By allowing ads to appear on this site, you support the local businesses who, in turn, support great local journalism.
Horses heal on local farm
Animals neglected in Florida
HORSE RESCUE 2 es
Cheryl Flanagan and her sister, Michelle Williams, watch as one of the horses they recently rescued from Florida eats in a pasture at Flanagan's farm in Forsyth County. - photo by Emily Saunders
How to help
For more information about volunteering, donating or fostering horses from the Horse Rescue, Relief and Retirement Fund, go online at www.savethehorses.org or call Cheryl Flanagan at (770) 886-5419.

Five emaciated horses rescued from Florida have made their way to Forsyth County. But their journey isn’t over.

Cheryl Flanagan, director of the Horse Rescue, Relief and Retirement Fund, said she hopes they will be adopted or fostered until a permanent home can be found.

She picked the horses up last week from a Santa Rosa County, Fla., residence and plans on getting three more from the same place in the next few days.

The horses are being kept on a 45-acre farm on Canton Highway near the Ducktown community.

She said she’s been gradually increasing the amount of food the horses receive as they regain their strength. They are adjusting to their new environment.

“They have different temperatures, different grass, different hay,” she said. “There’s a big pasture, but we can’t put them out there because there’s so much grass.”

Flanagan had the horses out in a fenced-in area Thursday afternoon.

As the once majestic creatures moved around, their ribs and other bones showed through their skin. They were so busy eating they hardly lifted their heads from the ground.

The horses were reportedly neglected by the owners of a Century, Fla., equine services business.

The owners, 53-year-old Robin Brownie Floyd and 42-year-old Lynn Livingston Floyd, turned themselves in Oct. 15 at the Escambia County Jail.

They face charges of confinement of animals without sufficient food or water.

The Floyds had moved nine horses in September from their business to a woman who has a 1-acre farm in Santa Rosa County. Flanagan said the woman offered to foster the horses until a home could be found for them.

About a month ago, she turned to Flanagan for help.
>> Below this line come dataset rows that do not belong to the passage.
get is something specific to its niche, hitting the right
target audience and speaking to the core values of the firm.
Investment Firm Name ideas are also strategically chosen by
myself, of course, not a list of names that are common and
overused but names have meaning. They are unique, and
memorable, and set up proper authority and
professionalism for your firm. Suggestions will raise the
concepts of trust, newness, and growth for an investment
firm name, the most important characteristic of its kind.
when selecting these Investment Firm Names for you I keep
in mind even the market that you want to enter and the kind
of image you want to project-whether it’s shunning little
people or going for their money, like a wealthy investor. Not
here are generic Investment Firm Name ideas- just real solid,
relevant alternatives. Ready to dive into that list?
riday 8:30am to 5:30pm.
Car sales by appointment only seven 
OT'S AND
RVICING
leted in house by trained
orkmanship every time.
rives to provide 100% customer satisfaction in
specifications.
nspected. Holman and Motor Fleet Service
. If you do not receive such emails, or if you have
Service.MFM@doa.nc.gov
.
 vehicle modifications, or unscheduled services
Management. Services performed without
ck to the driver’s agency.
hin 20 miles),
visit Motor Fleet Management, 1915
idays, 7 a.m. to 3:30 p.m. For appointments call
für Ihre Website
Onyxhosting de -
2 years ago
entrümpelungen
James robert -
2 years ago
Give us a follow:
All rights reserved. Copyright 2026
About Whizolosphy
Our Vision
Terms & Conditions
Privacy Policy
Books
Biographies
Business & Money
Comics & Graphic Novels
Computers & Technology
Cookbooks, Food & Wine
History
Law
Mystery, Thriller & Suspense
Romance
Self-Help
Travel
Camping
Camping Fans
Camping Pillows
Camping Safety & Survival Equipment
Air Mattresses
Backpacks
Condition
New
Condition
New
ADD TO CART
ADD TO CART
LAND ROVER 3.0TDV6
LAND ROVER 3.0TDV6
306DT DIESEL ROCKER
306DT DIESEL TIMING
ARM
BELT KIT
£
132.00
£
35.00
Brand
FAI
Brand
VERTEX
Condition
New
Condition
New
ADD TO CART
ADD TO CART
A horse rescue group in that part of Florida was at capacity.

Flanagan said one of the horses had to be put down because of poor health.
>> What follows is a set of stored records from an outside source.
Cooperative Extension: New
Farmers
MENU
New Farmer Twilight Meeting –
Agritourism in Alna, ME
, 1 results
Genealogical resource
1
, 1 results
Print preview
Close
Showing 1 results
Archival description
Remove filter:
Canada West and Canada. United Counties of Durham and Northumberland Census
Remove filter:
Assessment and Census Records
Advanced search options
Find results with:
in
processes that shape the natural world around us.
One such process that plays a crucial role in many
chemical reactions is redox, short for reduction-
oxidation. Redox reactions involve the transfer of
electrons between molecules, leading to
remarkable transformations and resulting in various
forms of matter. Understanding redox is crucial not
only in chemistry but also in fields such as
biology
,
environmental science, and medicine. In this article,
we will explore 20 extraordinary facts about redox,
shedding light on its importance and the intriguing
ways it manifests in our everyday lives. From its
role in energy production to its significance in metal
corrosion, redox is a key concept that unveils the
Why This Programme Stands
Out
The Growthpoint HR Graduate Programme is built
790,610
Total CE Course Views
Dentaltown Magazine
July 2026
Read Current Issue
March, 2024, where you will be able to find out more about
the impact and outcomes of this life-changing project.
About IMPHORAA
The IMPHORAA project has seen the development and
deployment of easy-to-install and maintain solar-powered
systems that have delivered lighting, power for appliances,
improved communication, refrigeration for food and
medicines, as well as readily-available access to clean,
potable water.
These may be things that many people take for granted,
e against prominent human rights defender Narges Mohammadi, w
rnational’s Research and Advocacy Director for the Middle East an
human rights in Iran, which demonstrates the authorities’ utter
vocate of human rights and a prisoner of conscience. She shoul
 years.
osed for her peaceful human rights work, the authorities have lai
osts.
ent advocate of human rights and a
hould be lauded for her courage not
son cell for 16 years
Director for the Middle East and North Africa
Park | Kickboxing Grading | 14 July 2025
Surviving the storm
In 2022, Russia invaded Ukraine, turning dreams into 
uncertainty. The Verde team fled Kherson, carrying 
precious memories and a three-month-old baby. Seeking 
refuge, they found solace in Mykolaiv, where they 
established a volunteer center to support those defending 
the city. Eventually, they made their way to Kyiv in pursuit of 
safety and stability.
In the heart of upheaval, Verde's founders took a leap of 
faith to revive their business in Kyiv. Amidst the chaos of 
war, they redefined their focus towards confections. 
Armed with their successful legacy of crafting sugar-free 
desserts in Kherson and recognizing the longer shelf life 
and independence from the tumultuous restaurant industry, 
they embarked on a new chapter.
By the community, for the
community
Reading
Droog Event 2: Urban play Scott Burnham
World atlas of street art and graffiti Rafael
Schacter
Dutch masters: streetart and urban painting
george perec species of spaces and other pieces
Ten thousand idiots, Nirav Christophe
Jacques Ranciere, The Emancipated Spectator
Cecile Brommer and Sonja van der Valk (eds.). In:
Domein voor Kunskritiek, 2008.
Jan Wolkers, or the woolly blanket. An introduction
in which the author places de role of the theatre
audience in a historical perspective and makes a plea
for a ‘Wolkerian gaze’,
Four horses remain at the Century business, she said, but a Florida rescue group is monitoring them.

“I don’t think they’re horrible people,” Flanagan said of the Floyds. “I think he takes them in because people don’t want them and he thinks he’s going to find them a home and then he gets in over his head and he can’t do it.”

To keep from getting in over her own head, Flanagan said she accepts donations of food, time and supplies to take care of the animals she rescues.

In addition to horses, she has taken in other animals including goats, chickens, turkeys, rabbits, pigs and sheep.

Flanagan said she has rescued critters of some form or fashion all her life. She said she and her sister grew up in urban Chicago, where they took in pigeons and took live snails from an Italian market near their home. She also kept spiders as pets.

She said she started rescuing horses in the 1970s and has a few of her own on her farm.

“I guess I’m just making up for not having a horse when I was a kid,” she said.